* [Problem description]: A complete answer lists every line of the entries below where the string "Sign" appears.

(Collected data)
-- Opening Marker --

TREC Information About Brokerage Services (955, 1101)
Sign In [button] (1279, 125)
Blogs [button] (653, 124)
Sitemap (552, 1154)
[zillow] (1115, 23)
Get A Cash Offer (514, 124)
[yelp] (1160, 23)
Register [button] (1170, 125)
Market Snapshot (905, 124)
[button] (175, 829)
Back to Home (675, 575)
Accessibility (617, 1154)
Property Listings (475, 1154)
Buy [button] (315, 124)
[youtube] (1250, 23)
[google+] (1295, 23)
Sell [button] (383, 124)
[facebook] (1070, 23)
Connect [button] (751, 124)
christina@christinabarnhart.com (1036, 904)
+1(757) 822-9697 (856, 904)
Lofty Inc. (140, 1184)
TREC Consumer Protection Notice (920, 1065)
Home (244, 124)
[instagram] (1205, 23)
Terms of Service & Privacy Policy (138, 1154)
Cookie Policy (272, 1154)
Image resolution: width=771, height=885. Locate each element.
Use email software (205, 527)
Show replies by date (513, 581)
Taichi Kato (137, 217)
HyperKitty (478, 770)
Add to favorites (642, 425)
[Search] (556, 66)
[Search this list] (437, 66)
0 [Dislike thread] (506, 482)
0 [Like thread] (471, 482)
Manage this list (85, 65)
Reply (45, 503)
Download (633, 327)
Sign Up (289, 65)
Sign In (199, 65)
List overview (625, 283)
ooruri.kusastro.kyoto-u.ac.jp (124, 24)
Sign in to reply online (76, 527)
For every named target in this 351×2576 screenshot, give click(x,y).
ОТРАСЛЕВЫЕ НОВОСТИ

-- Closing Marker --

* [Result]:
Sign In [button] (1279, 125)
Sign Up (289, 65)
Sign In (199, 65)
Sign in to reply online (76, 527)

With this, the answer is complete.